Alex moved around the room. She picked up another photo, got Herb on the more neutral subject of his ex-wife. She was handling the McIntyre men very adeptly, it seemed. Even Sean was still there, hunched in his chair. Maybe he was no more animated than a stump, but his presence made for a refreshing change.

So why didn’t inviting Alex for a McIntyre family dinner seem like such a good idea after all?

ALEX SLEPT FITFULLY that night. Every few hours or so, she awoke feeling groggy and out of sorts. She couldn’t say why she felt so restless. She’d actually enjoyed her evening. Having Colin’s grandfather and son around had lessened her awareness of Colin. Hadn’t eliminated it—she’d still been uncomfortably aware of his gaze upon her—but with his family there, he hadn’t been able to flirt with her shamelessly the way he usually did.

At last Alex fell into a deep, exhausted sleep. And then she dreamed. Flames surged up around her, eerily orange-red.
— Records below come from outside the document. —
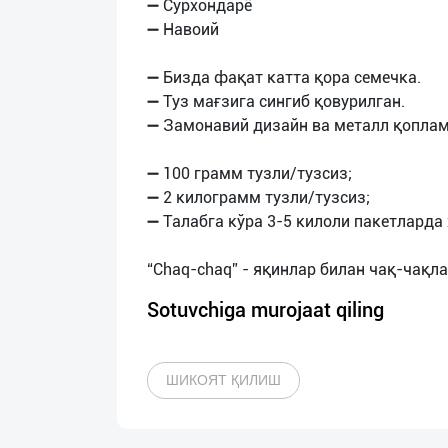
➖ Сурхондарё
➖ Навоий
➖ Бизда фақат катта қора семечка.
➖ Туз мағзига сингиб қовурилган.
➖ Замонавий дизайн ва металл қоплам
➖ 100 грамм тузли/тузсиз;
➖ 2 килограмм тузли/тузсиз;
➖ Талабга кўра 3-5 килоли пакетларда
Sotuvchiga murojaat qiling
ШИКОЯТ ҚИЛИШ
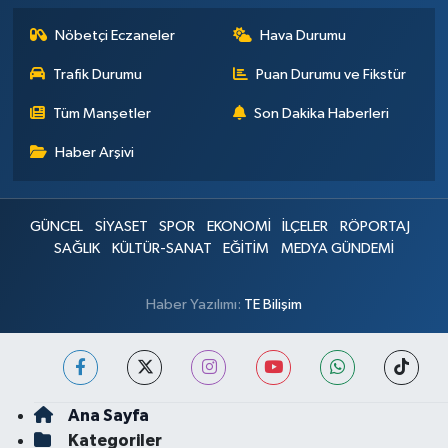
Nöbetçi Eczaneler
Hava Durumu
Trafik Durumu
Puan Durumu ve Fikstür
Tüm Manşetler
Son Dakika Haberleri
Haber Arşivi
GÜNCEL
SİYASET
SPOR
EKONOMİ
İLÇELER
RÖPORTAJ
SAĞLIK
KÜLTÜR-SANAT
EĞİTİM
MEDYA GÜNDEMİ
Haber Yazılımı:
TE Bilişim
Ana Sayfa
Kategoriler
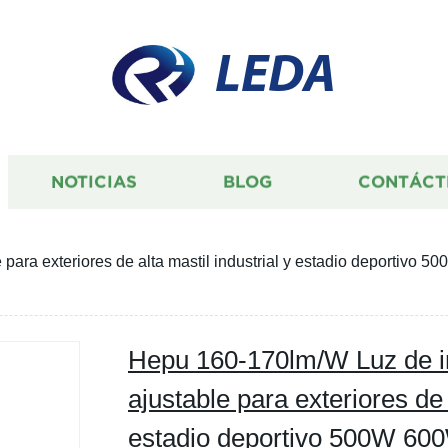
LEDA
NOTICIAS
BLOG
CONTÁCT
 para exteriores de alta mastil industrial y estadio deport
Hepu 160-170lm/W Luz de 
ajustable para exteriores de 
estadio deportivo 500W 6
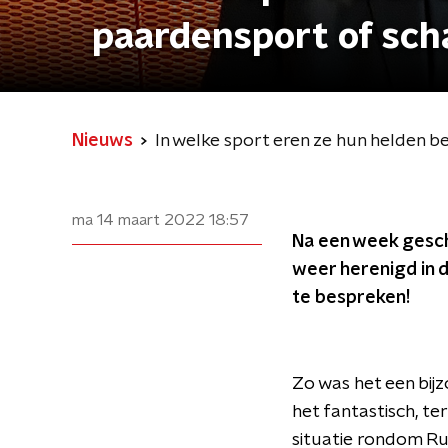
paardensport of sc
Nieuws
In welke sport eren ze hun helden 
ma 14 maart 2022
18:57
Na een week geschei
weer herenigd in d
te bespreken!
Zo was het een bij
het fantastisch, te
situatie rondom Ru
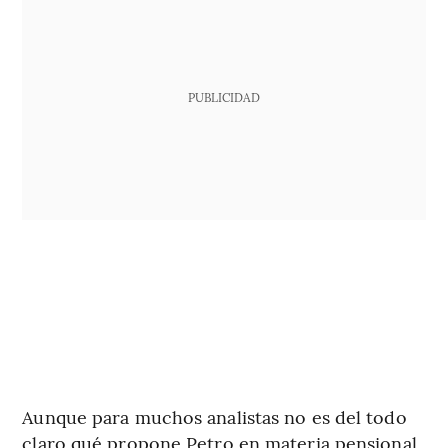
PUBLICIDAD
Aunque para muchos analistas no es del todo
claro qué propone Petro en materia pensional,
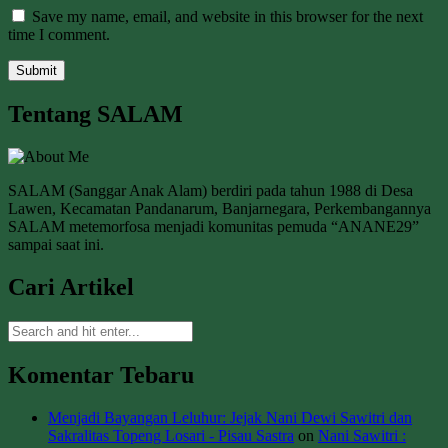
Save my name, email, and website in this browser for the next
time I comment.
Tentang SALAM
SALAM (Sanggar Anak Alam) berdiri pada tahun 1988 di Desa
Lawen, Kecamatan Pandanarum, Banjarnegara, Perkembangannya
SALAM metemorfosa menjadi komunitas pemuda “ANANE29”
sampai saat ini.
Cari Artikel
Komentar Tebaru
Menjadi Bayangan Leluhur: Jejak Nani Dewi Sawitri dan
Sakralitas Topeng Losari - Pisau Sastra
on
Nani Sawitri :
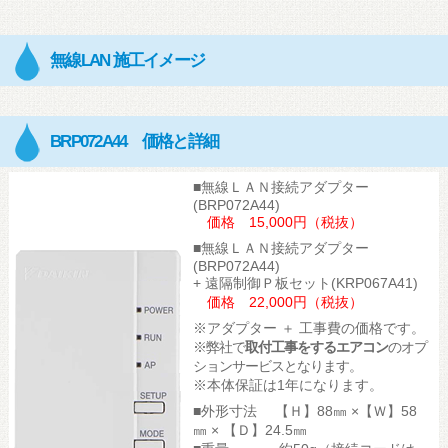
無線LAN 施工イメージ
BRP072A44 価格と詳細
■無線ＬＡＮ接続アダプター
(BRP072A44)
価格 15,000円（税抜）
■無線ＬＡＮ接続アダプター
(BRP072A44)
+ 遠隔制御Ｐ板セット(KRP067A41)
価格 22,000円（税抜）
※アダプター ＋ 工事費の価格です。
※弊社で
取付工事をするエアコン
のオプ
ションサービスとなります。
※本体保証は1年になります。
■外形寸法 【Ｈ】88㎜ ×【Ｗ】58
㎜ × 【Ｄ】24.5㎜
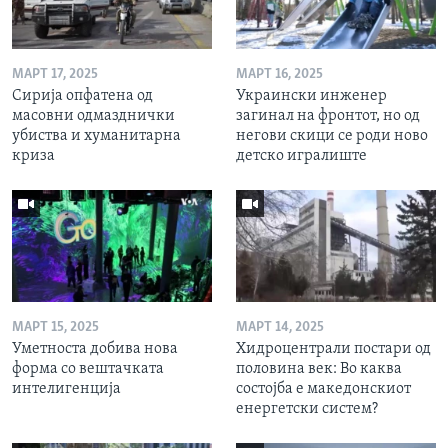
МАРТ 17, 2025
МАРТ 16, 2025
Сирија опфатена од
Украински инженер
масовни одмазднички
загинал на фронтот, но од
убиства и хуманитарна
негови скици се роди ново
криза
детско игралиште
МАРТ 15, 2025
МАРТ 14, 2025
Уметноста добива нова
Хидроцентрали постари од
форма со вештачката
половина век: Во каква
интелигенција
состојба е македонскиот
енергетски систем?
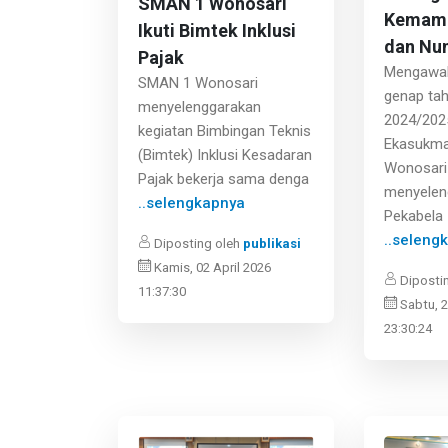
SMAN 1 Wonosari
Kemamp
Ikuti Bimtek Inklusi
dan Nu
Pajak
Mengawal
SMAN 1 Wonosari
genap tah
menyelenggarakan
2024/202
kegiatan Bimbingan Teknis
Ekasukm
(Bimtek) Inklusi Kesadaran
Wonosari
Pajak bekerja sama denga
menyelen
..selengkapnya
Pekabela
..seleng
Diposting oleh
publikasi
Kamis, 02 April 2026
Diposti
11:37:30
Sabtu, 2
23:30:24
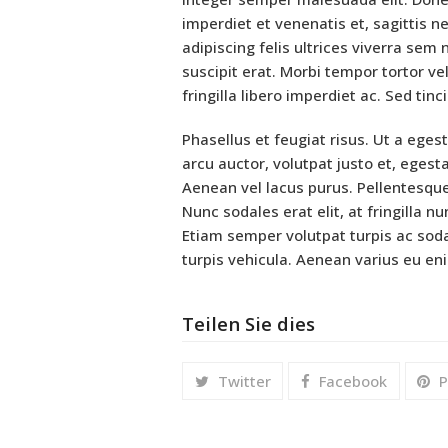
imperdiet et venenatis et, sagittis ne
adipiscing felis ultrices viverra sem n
suscipit erat. Morbi tempor tortor v
fringilla libero imperdiet ac. Sed tinc
Phasellus et feugiat risus. Ut a eges
arcu auctor, volutpat justo et, egesta
Aenean vel lacus purus. Pellentesque
Nunc sodales erat elit, at fringilla 
Etiam semper volutpat turpis ac sodal
turpis vehicula. Aenean varius eu e
Teilen Sie dies
Twitter
Facebook
P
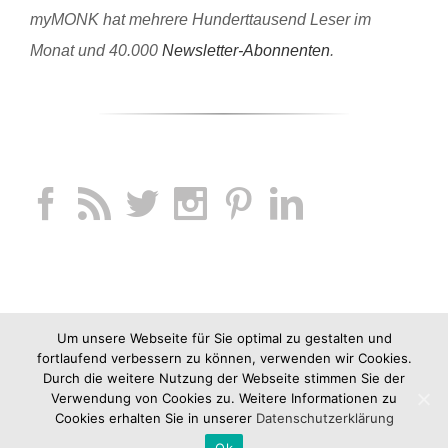
myMONK hat mehrere Hunderttausend Leser im
Monat und 40.000
Newsletter-Abonnenten
.
Um unsere Webseite für Sie optimal zu gestalten und
fortlaufend verbessern zu können, verwenden wir Cookies.
Durch die weitere Nutzung der Webseite stimmen Sie der
Verwendung von Cookies zu. Weitere Informationen zu
Cookies erhalten Sie in unserer
Datenschutzerklärung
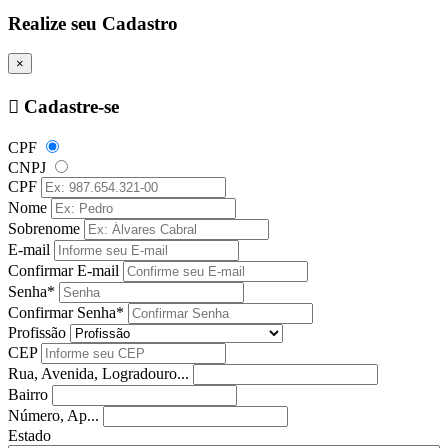
Realize seu Cadastro
×
Cadastre-se
CPF
CNPJ
CPF
Nome
Sobrenome
E-mail
Confirmar E-mail
Senha*
Confirmar Senha*
Profissão
CEP
Rua, Avenida, Logradouro...
Bairro
Número, Ap...
Estado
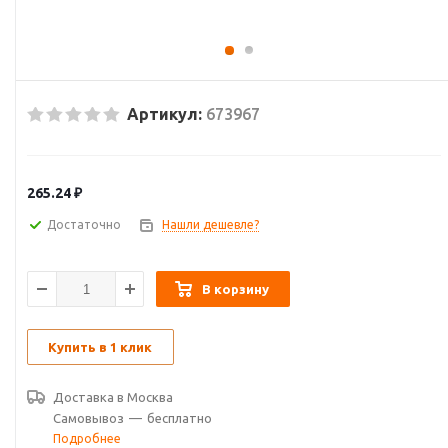
Артикул:
673967
265.24
₽
Достаточно
Нашли дешевле?
В корзину
Купить в 1 клик
Доставка в
Москва
Самовывоз
—
бесплатно
Подробнее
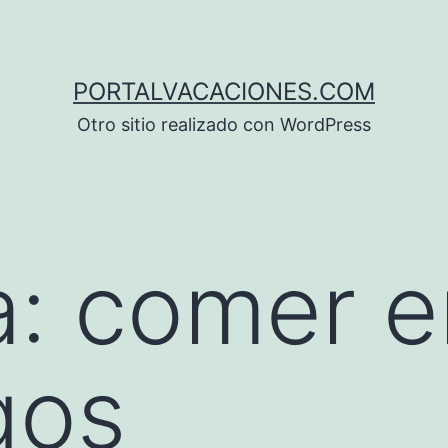
PORTALVACACIONES.COM
Otro sitio realizado con WordPress
a:
comer e
gos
Not the flames she’d seen on the video screen—no, flames right here in the room. They trapped her, licking at the edges of the bed. She couldn’t move. The smoke choked her lungs, and she had to gasp for air. She was frightened. So very frightened. She began to weep.

She woke up with a start, her skin clammy, her pulse racing. The dream had been so real that she glanced around wildly, half expecting to see fire engulfing her. But there was only darkness and the cool nighttime air coming through the open window. Alex pressed a hand to her face. The tears she’d wept in the dream had felt real, too, but her cheeks were dry. It had only been a dream.

“A nightmare,” Alex whispered. She reached over and switched on the lamp. She’d stayed at this small bed-and-breakfast only a few days, yet already the room’s details were comfortingly familiar: the wicker dressing table with the ruffled skirt, the pine whatnot cabinet, wallpaper in a pattern of violet sprigs. The decor was too consciously quaint for Alex’s taste, but right now she welcomed the cozy frilliness that surrounded her.

She realized that she was shivering. Slipping into her robe, she went to the window and shut it. Then she did something she often advised her patients to do. She took her notepad, flipped to a blank page and began jotting down everything she could remember about the nightmare. Her fingers trembled alarmingly, but she pushed on. At last she set aside the notepad, pulled up the blanket and eased her head back against the pillow. She did something else she recommended to her patients: took some deep, slow breaths. Then she turned off the light, closed her eyes and ordered herself back to sleep.